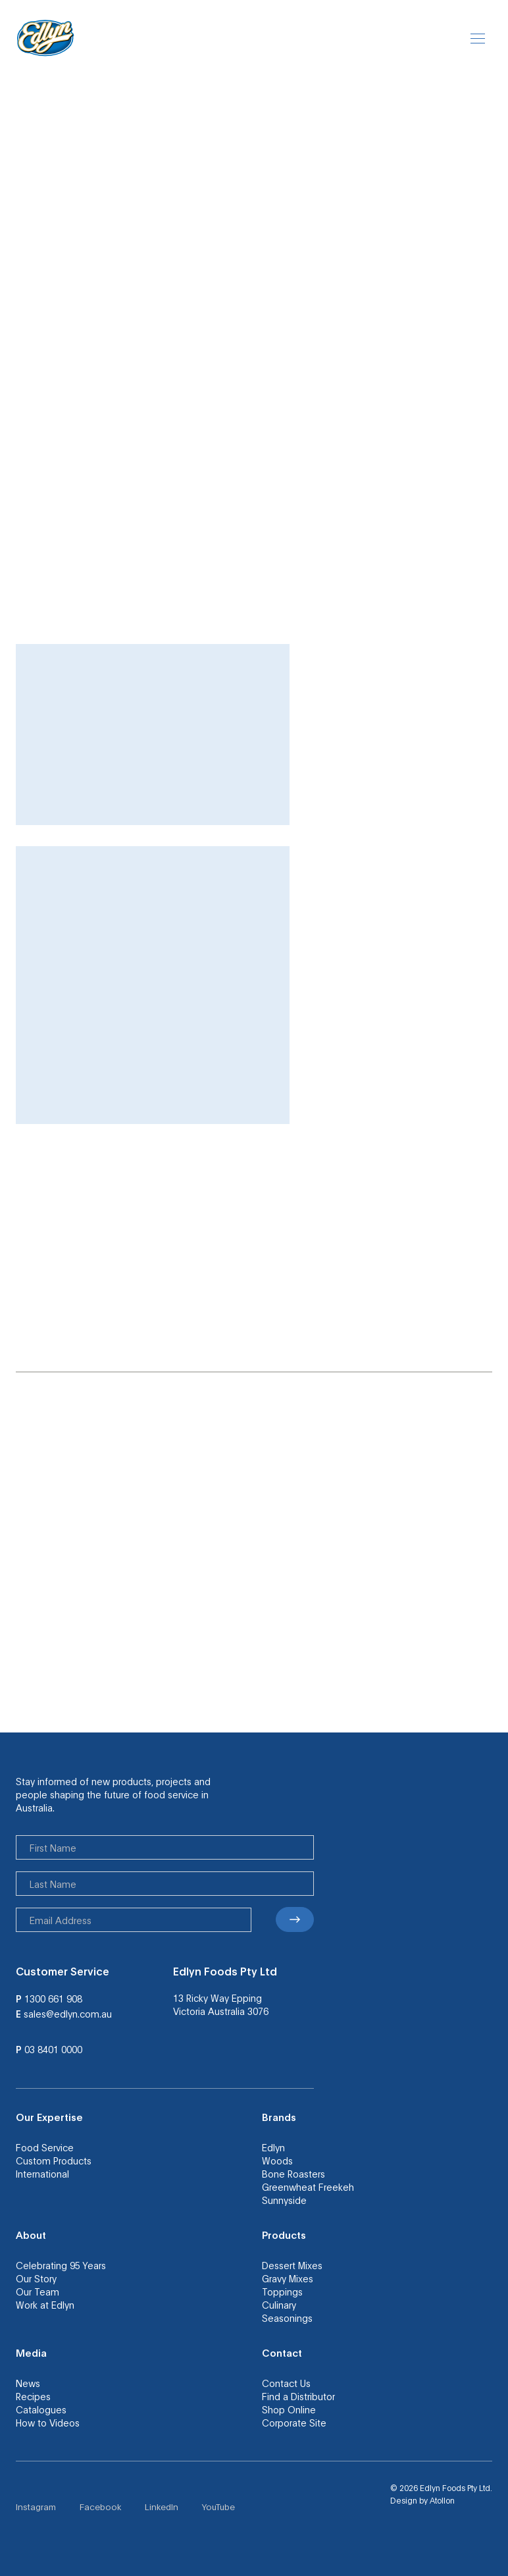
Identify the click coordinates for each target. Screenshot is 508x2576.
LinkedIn (161, 2506)
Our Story (36, 2278)
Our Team (37, 2291)
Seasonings (287, 2317)
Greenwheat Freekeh (308, 2186)
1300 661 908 (53, 1998)
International (42, 2173)
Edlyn (273, 2147)
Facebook (100, 2506)
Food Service (45, 2147)
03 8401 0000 (53, 2049)
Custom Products (53, 2160)
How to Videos (48, 2422)
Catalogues (41, 2409)
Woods (277, 2160)
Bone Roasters (293, 2173)
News (28, 2383)
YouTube (218, 2506)
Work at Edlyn (45, 2304)
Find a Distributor (298, 2396)
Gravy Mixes (287, 2278)
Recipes (33, 2396)
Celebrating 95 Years (61, 2265)
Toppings (282, 2291)
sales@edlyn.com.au (68, 2013)
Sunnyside (284, 2200)
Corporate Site (294, 2422)
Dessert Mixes (292, 2265)
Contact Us (286, 2383)
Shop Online (289, 2409)
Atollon (442, 2500)
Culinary (279, 2304)
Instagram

• Task to carry out:
Print the line containing "Work at Edlyn (45, 2304)" and every line after it to the end of the records above, exactly as written, and nothing else.

• Answer to the exercise:
Work at Edlyn (45, 2304)
Find a Distributor (298, 2396)
Gravy Mixes (287, 2278)
Recipes (33, 2396)
Celebrating 95 Years (61, 2265)
Toppings (282, 2291)
sales@edlyn.com.au (68, 2013)
Sunnyside (284, 2200)
Corporate Site (294, 2422)
Dessert Mixes (292, 2265)
Contact Us (286, 2383)
Shop Online (289, 2409)
Atollon (442, 2500)
Culinary (279, 2304)
Instagram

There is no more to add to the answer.